The rough familiar voice called her back to herself. She smiled
and took his arm and walked with him out of the workroom. “It’s a
bit of a scandal, you know. How can we allow a Latin—a boy—to teach
our nubile young daughters? Are we positive that he’s only teaching them
Latin and tutoring them in Greek, with a little music on the side?”

“That sounds like my sister,” Bardas muttered.

“Well, yes. Theodora was here yesterday. We visited
the schoolroom.” Sophia’s eyes glinted. “Alfred, as usual,
was infallibly polite. Theodora, as usual, completely failed to captivate him
with those famous eyes of hers.
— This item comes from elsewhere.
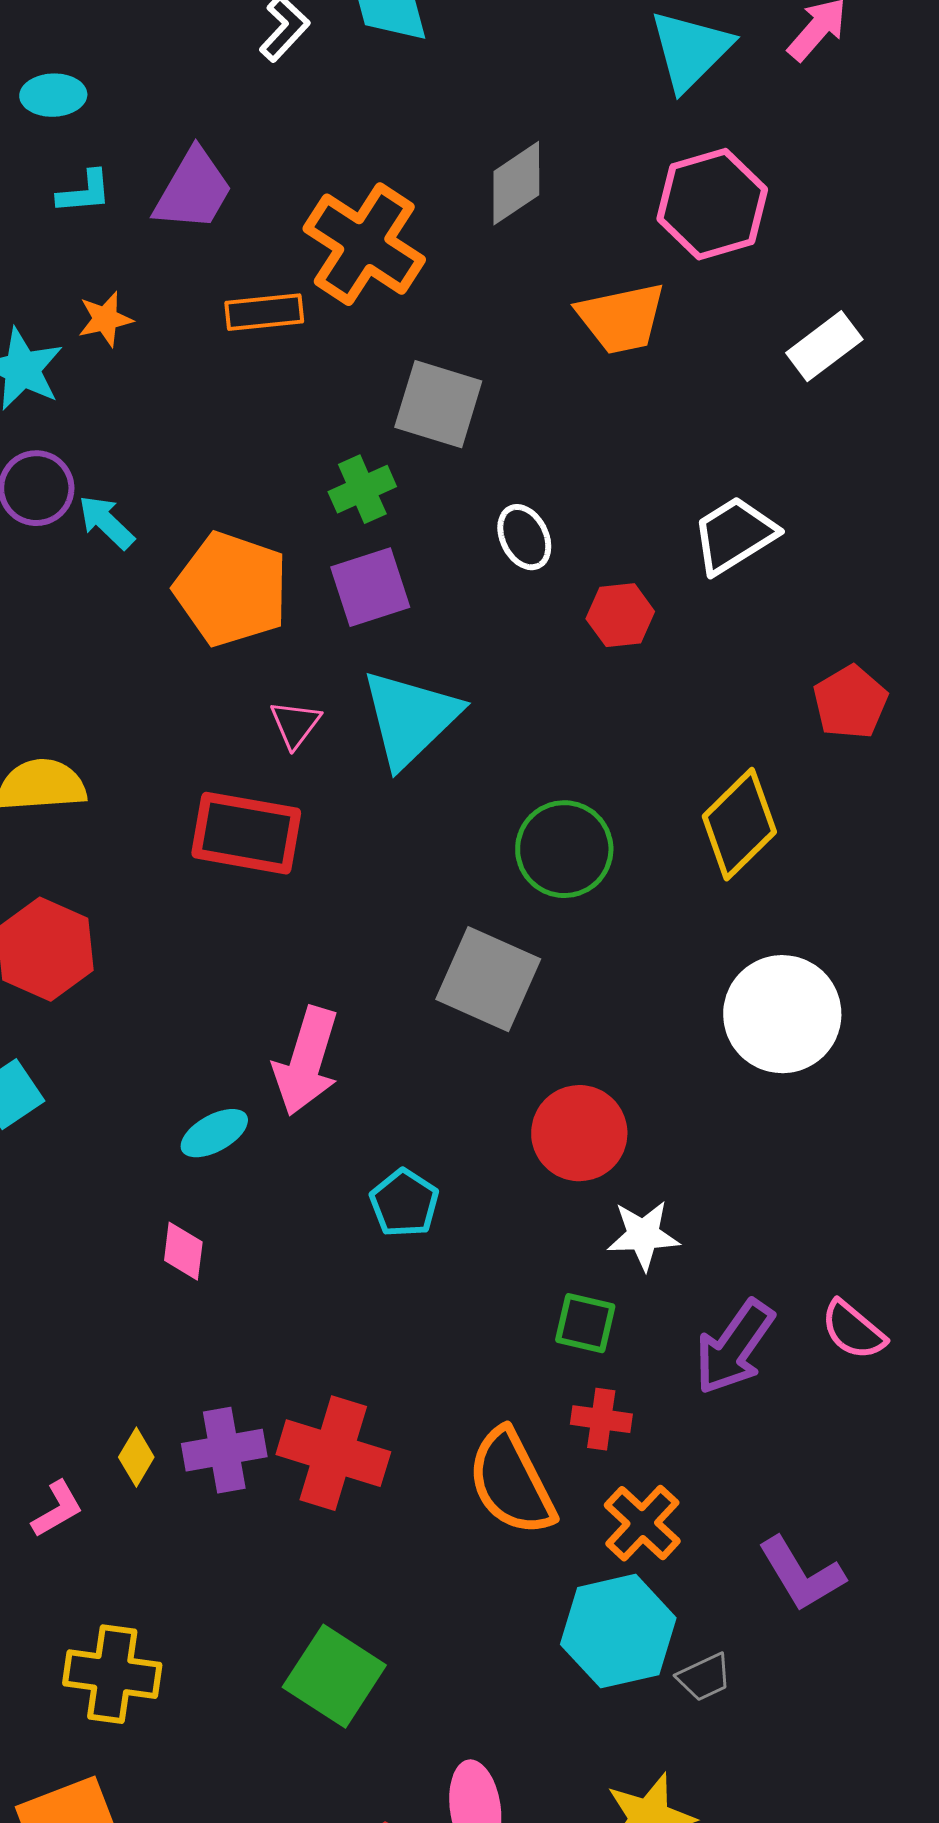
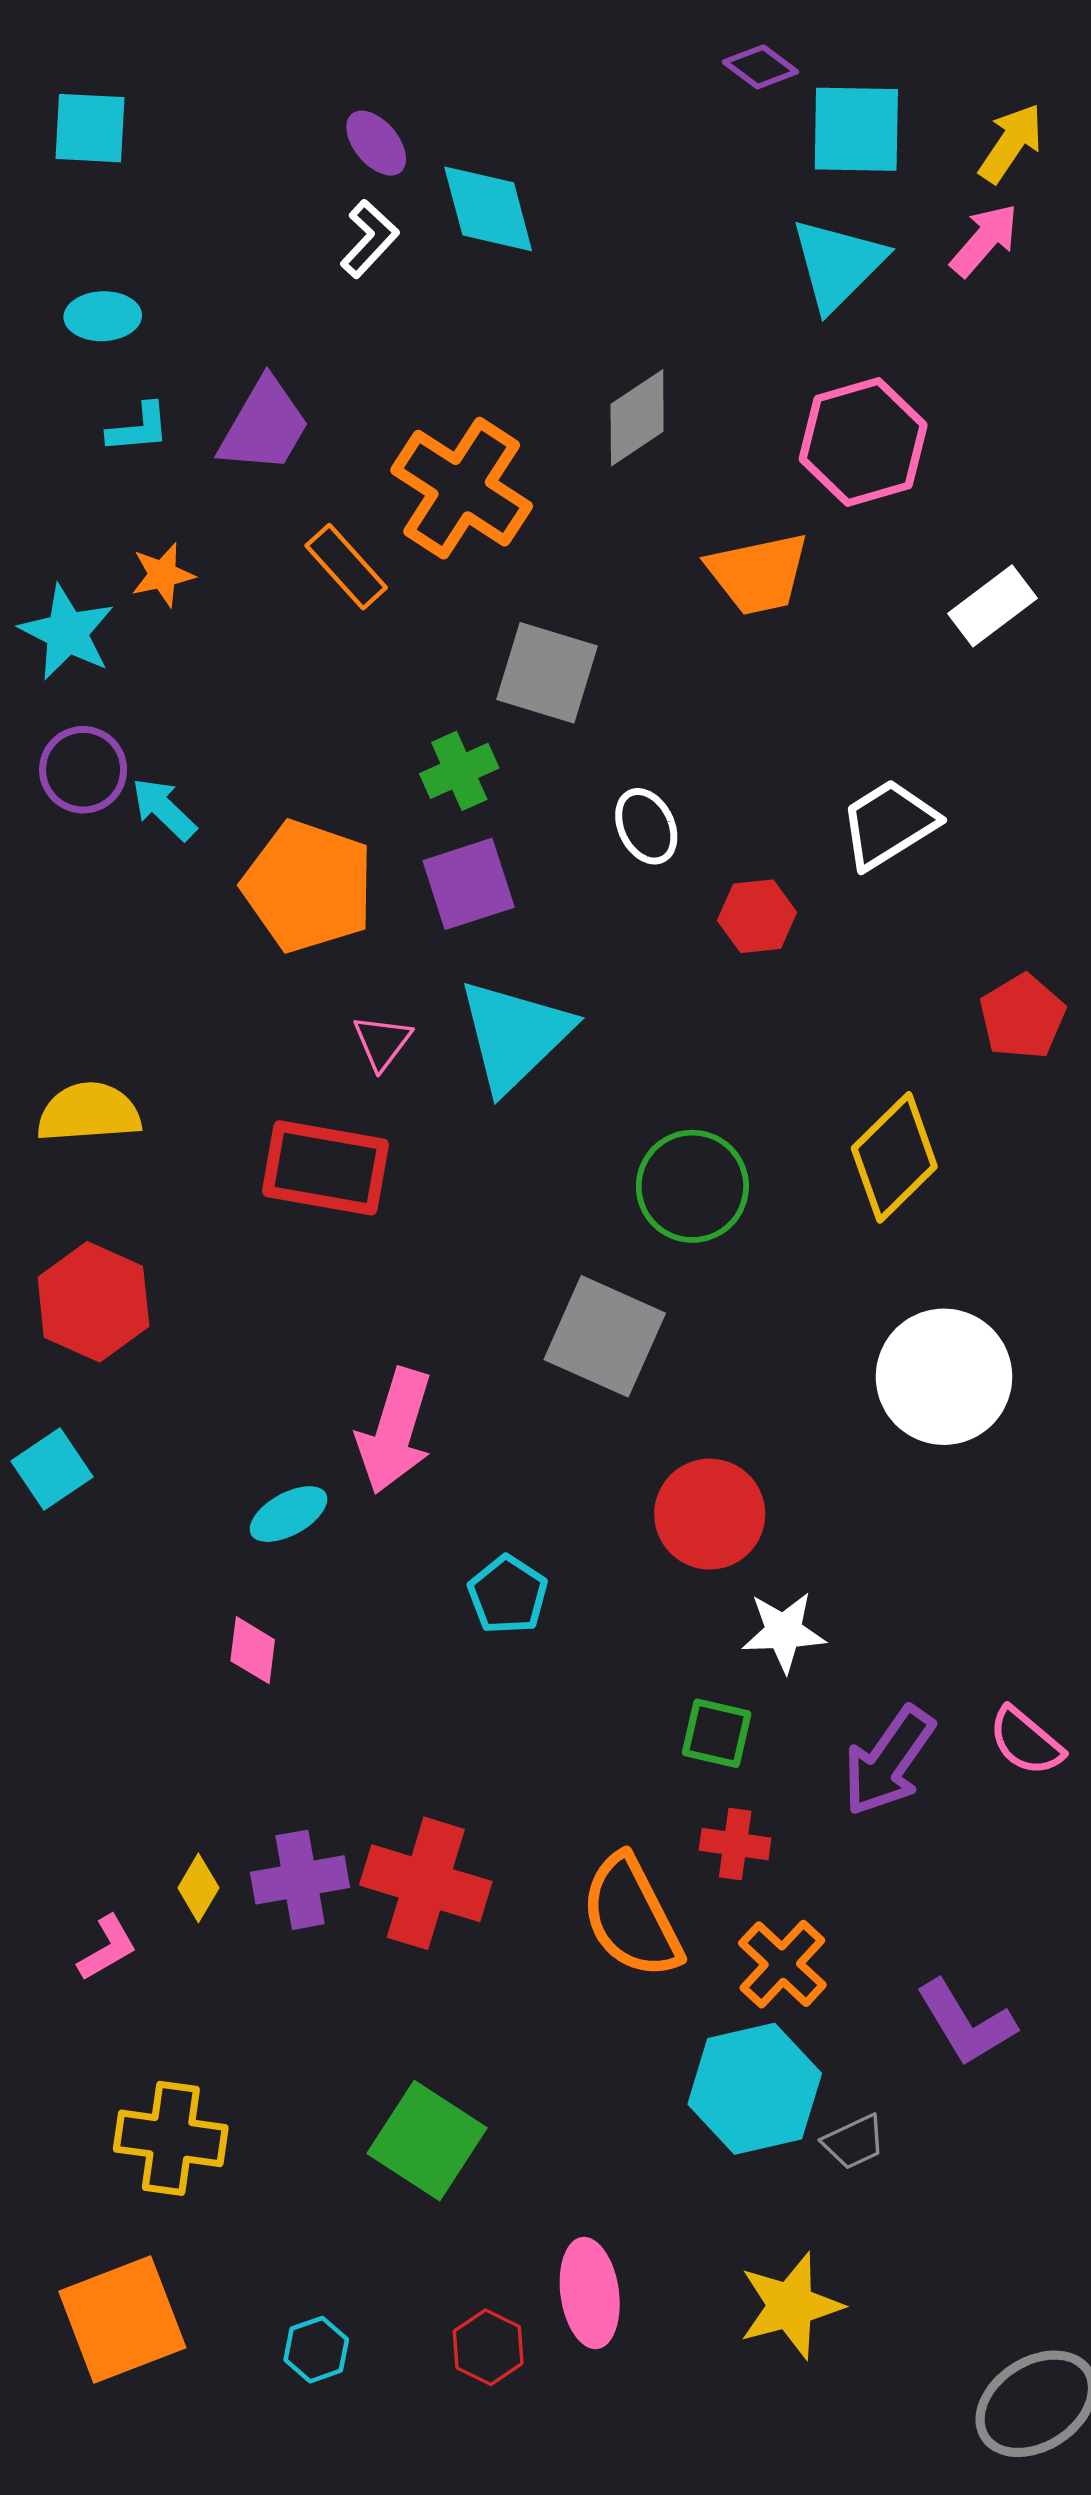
orange rectangle: (264, 312) -> (346, 567), turned 54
And she suggested that maybe we weren’t
entirely wise to expose him to such temptation, with Irene growing so pretty,
and he so young and evidently a man entire.”
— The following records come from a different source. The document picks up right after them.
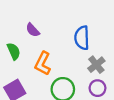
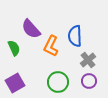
purple semicircle: (33, 30) -> (31, 29), size x1.5
orange L-shape: (43, 64) -> (51, 46), moved

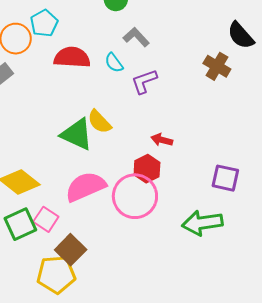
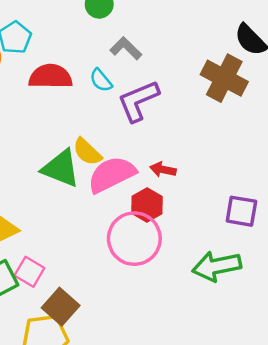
brown cross: (217, 66) -> (224, 78), size x1.4
purple L-shape: (144, 81) -> (138, 101), size x1.4
pink semicircle: (86, 187) -> (112, 174), moved

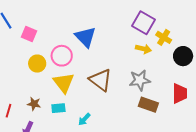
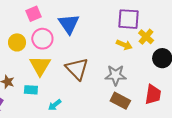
purple square: (144, 23) -> (128, 19), turned -35
pink square: (29, 34) -> (34, 14), moved, turned 35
“‘Evidently,’” he said. “I
like that.”

They paused just past the door that led to the garden. Alf and
the children were out of sight around a corner of the house, but they heard Anna’s
tuneless treble and Irene’s sweet soprano rehearsing the song Alf had
sung.

“It’s obvious enough to me,” said Sophia, “but
I think I’d trust him with any woman living. Except perhaps for
one.”

He raised an eyebrow.

She raised both. “Well? Have you ever seen anyone look
at a woman the way he looks at Thea?”

“It seems to me,” mused Bardas, “that I
saw a boy or two mooning after you in your day. And you inveigled your father into
marrying you off to an old man from Constantinople, purely and simply for his
money.”

She glared at him. “Money, forsooth! I had enough of
my own. Good sense, that was what I admired in you. No fumbling, no
foolishness. You knew what you wanted, and that was that.”
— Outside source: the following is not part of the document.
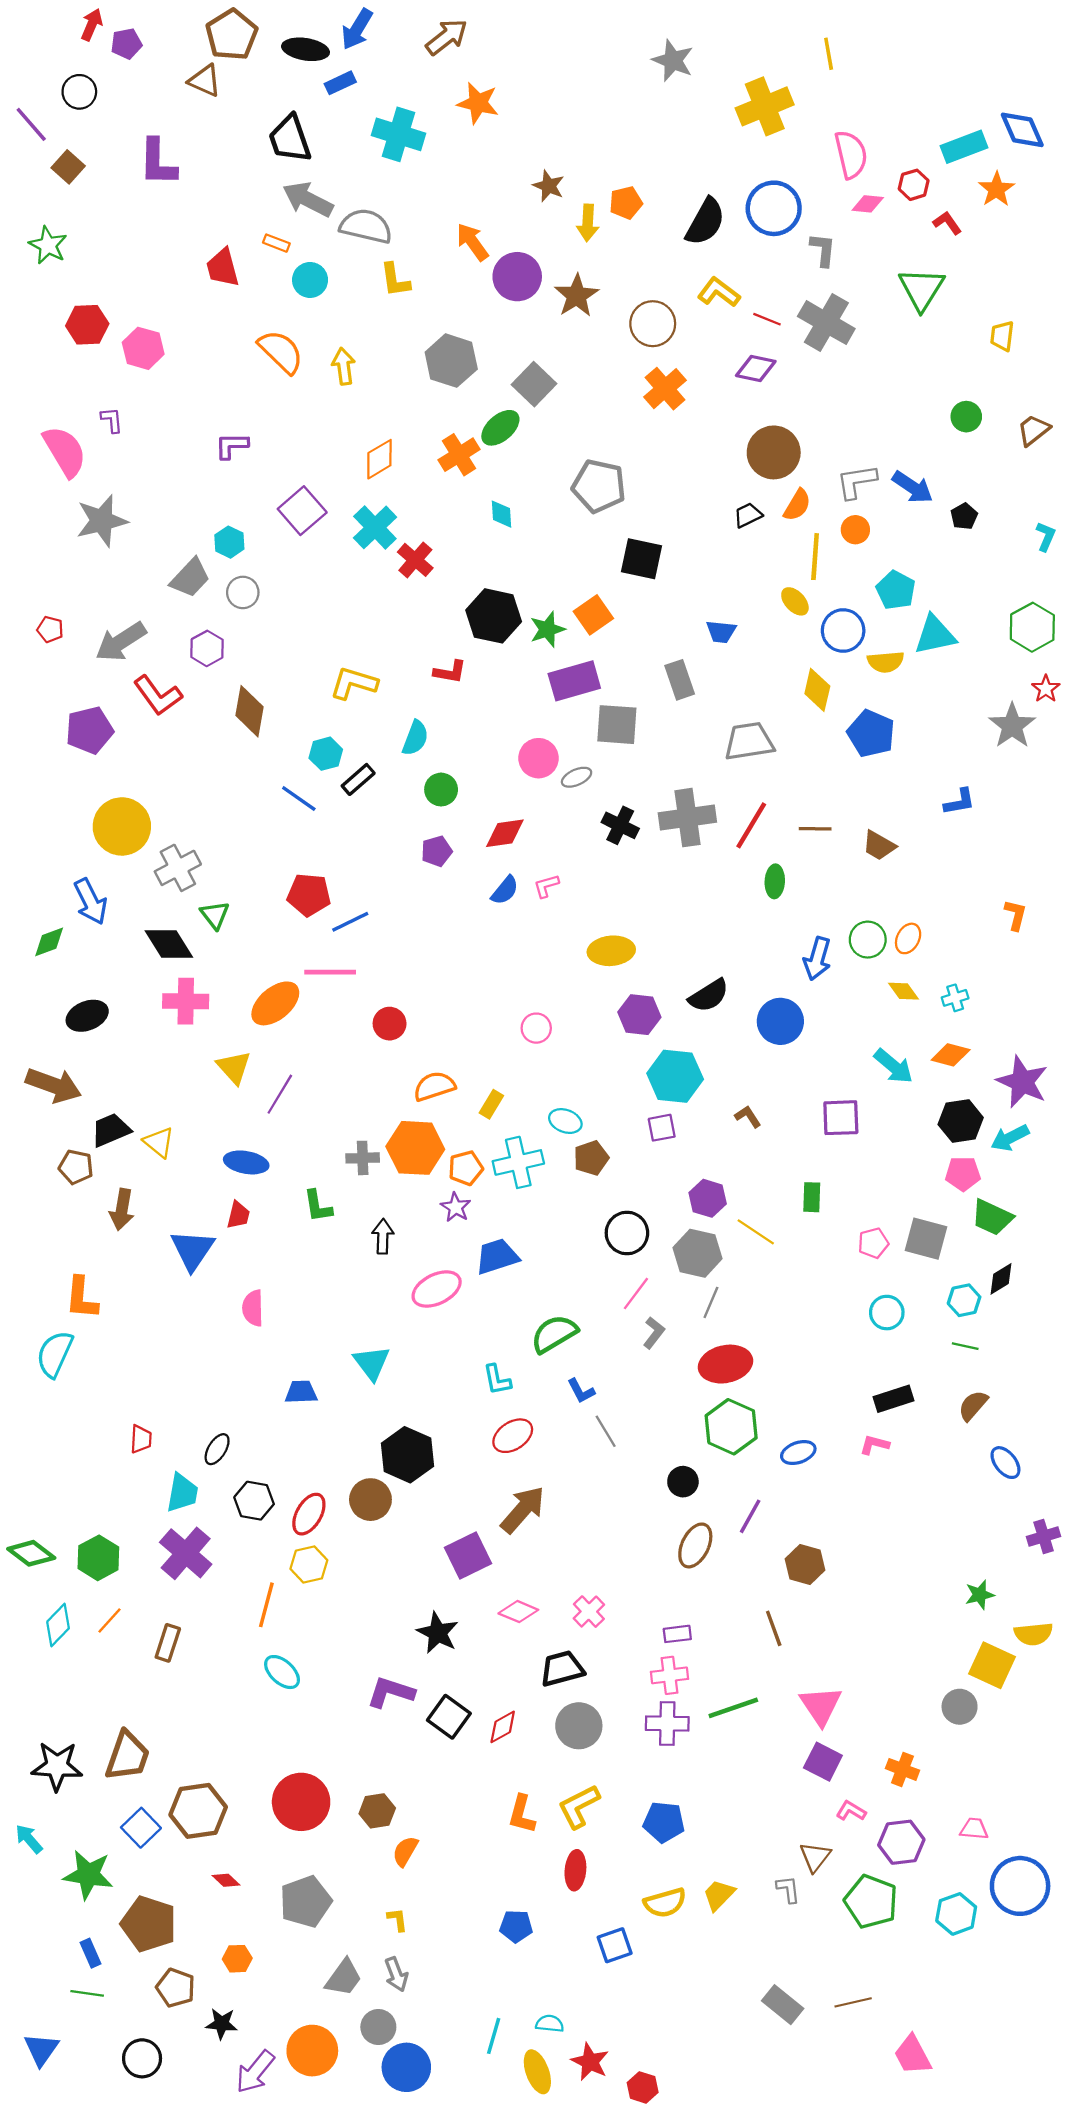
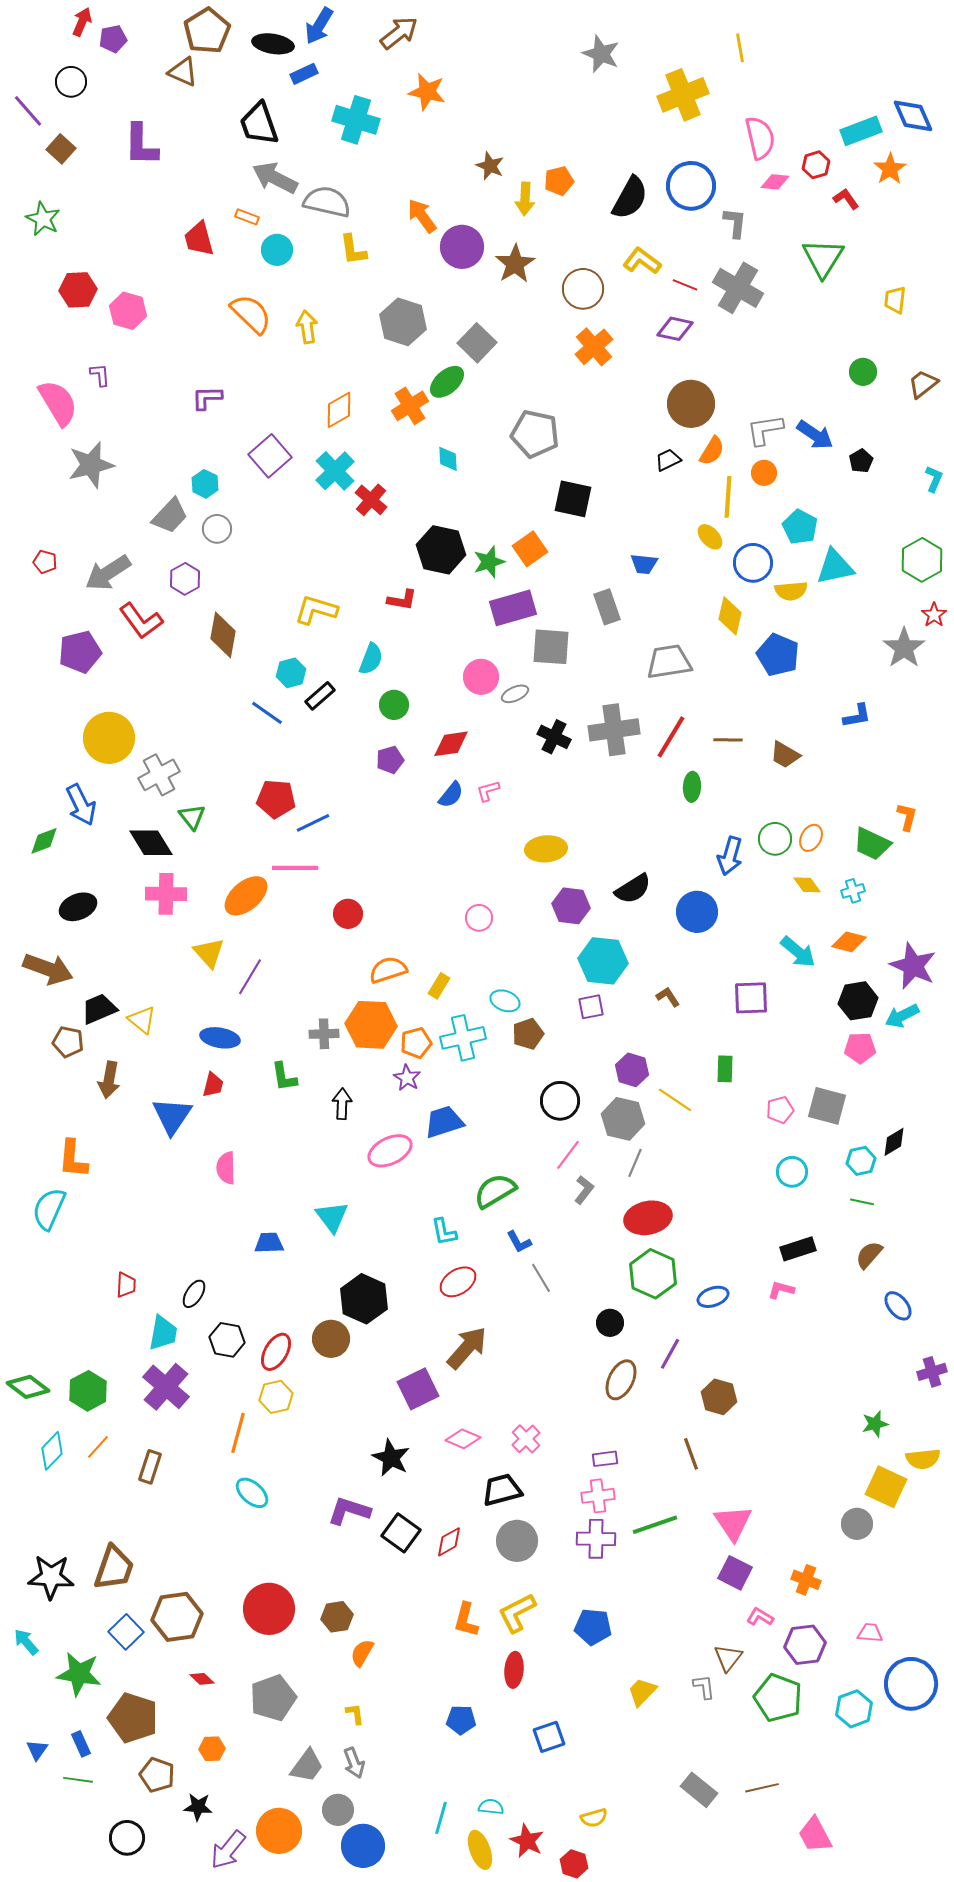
green trapezoid: (992, 1217) -> (872, 844), moved
yellow semicircle: (665, 1903) -> (594, 1818), moved, size x0.7
blue triangle: (41, 2049) -> (37, 1750), moved, size x0.7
“Two of a kind, weren’t we? Though as I recall,
the first time I saw you, you were flat on your behind in a dungheap, roundly
cursing the half-broken colt who’d thrown you there. I admired your
vocabulary. And,” he added after some consideration, “Your trim
ankle.”

“You saw more than that, that day.” Sophia
smiled, remembering. Bardas sat on a stone bench against the house wall where
the sun was warm, drawing a breath, of contentment perhaps, that caught and broke
into a spasm of coughing.

Sophia sprang toward him, but he waved her away. His breathing
had steadied; he leaned back. “Something in my throat,” he
muttered.

He said that every time. Often lately, since the fire. She looked
hard at him. He seemed as strong as ever. A little thinner, maybe. A little greyer.
He would be sixty on Saint Stephen’s Day.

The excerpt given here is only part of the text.